Die Bundeszentralkartei (BZK) ist das zentrale Register des Bundes und der Länder zu den durchgeführten Entschädigungsverfahren. Bei der Aufnahme eines Verfahrens in die BZK wurde zur eindeutigen Identifizierung eine Nummer vergeben. Diese BZK-Nummer bezieht sich nicht auf eine Person, sondern auf ein Entschädigungsverfahren: Hat eine Person mehrere Ansprüche geltend gemacht (z.B. für sich selbst und für Angehörige), liegt im Normalfall für jedes Verfahren eine eigene BZK-Nummer vor. Häufig wurde als BZK-Nr. schlicht das Aktenzeichen der jeweiligen Entschädigungsbehörde übernommen.

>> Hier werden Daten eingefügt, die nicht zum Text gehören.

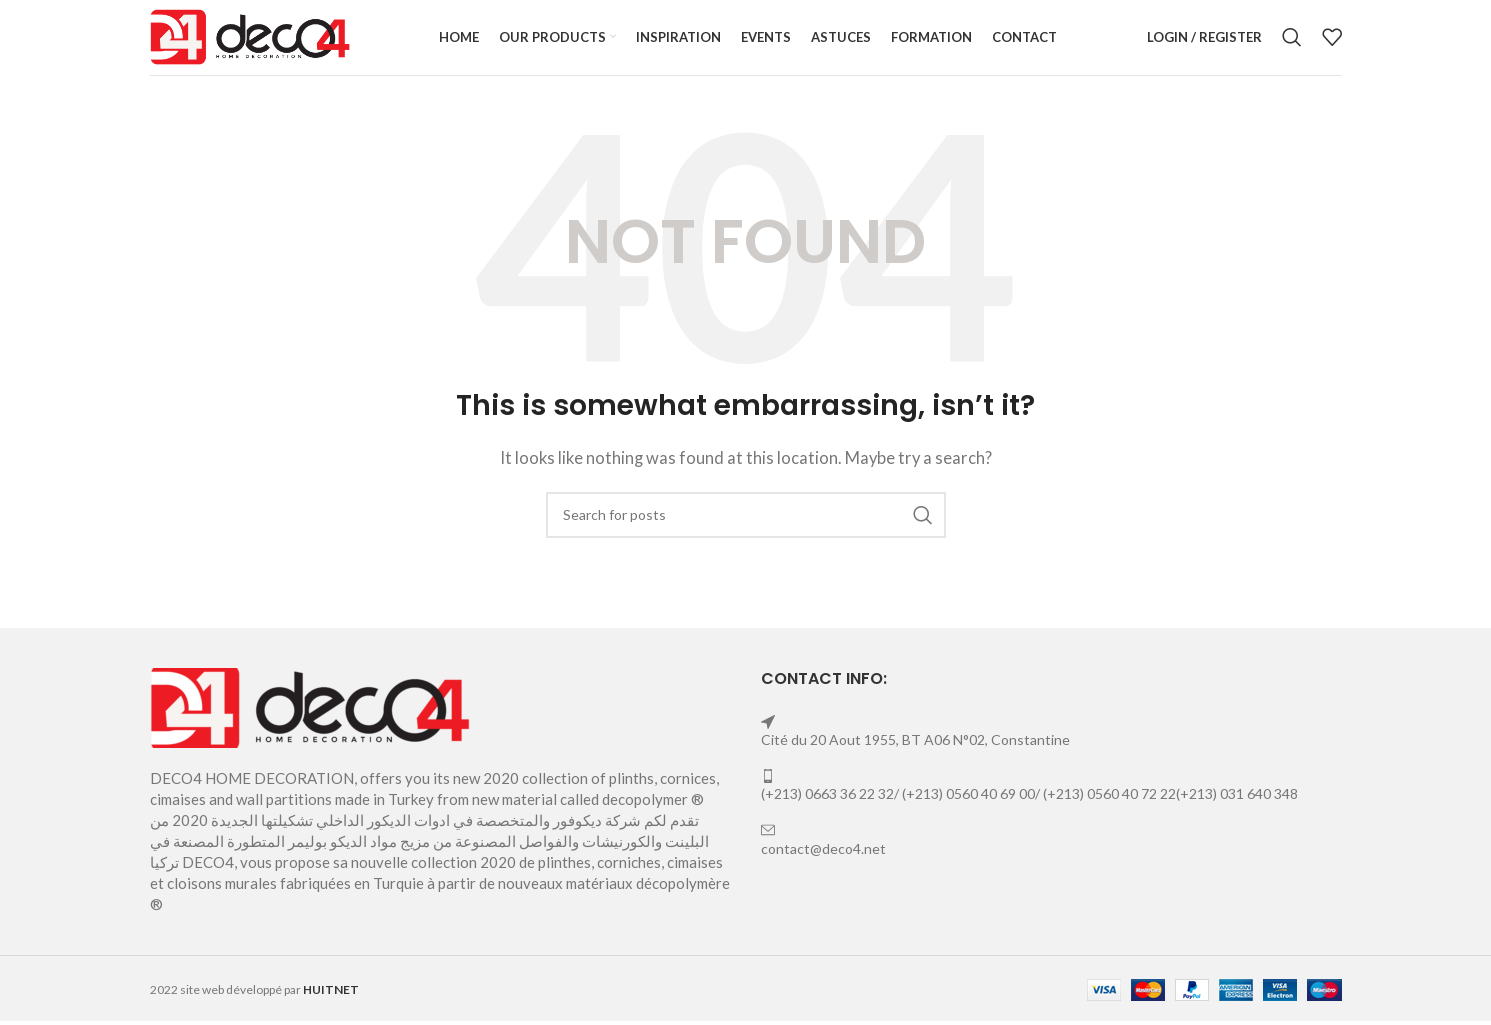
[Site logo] (250, 42)
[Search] (1292, 45)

Diese Nummer ist für eine Anfrage im entsprechenden Archiv wichtig.
Delikt nach NS-Justiz
Handlungen, die im Nationalsozialismus überhaupt erst kriminalisiert wurden (z.B. Heimtückegesetz, "Judenbegünstigung") oder die die NS-Justiz in verschärftem Maß verfolgte (z.B. Hochverrat).
Verfolgungsgrund
Die hier angegebenen Gründe orientieren sich am Wortlaut der in den Quellen genannten Verfolgungsgründe.
Rolle im Verfahren
„Verfolgte Person“ meint eine Person, die einen Entschädigungsanspruch für einen Schaden durch NS-Verfolgung geltend machte. Wenn der Antrag nicht von der verfolgten Person selbst, sondern von einer anderen Person gestellt wurde, so wird diese als „antragstellend“ angegeben und ihre Beziehung zur verfolgten Person, soweit vorhanden, vermerkt. In den Quellen wird die verfolgte Person mitunter als „Geschädigter“, die antragstellende Person als „Anspruchsberechtigter“ bezeichnet.
Suche im Archivportal-D
Weitere Archivalien zu dieser Person über die Wiedergutmachung hinaus können Sie eventuell im Archivportal-D finden.
Nähere Angaben zum Verfolgungsgrund
Ergänzende oder spezifischere Angaben zu Mitgliedschaft, Gruppenzugehörigkeit bzw. Gruppenzuschreibung, die Anlass für die Verfolgung war.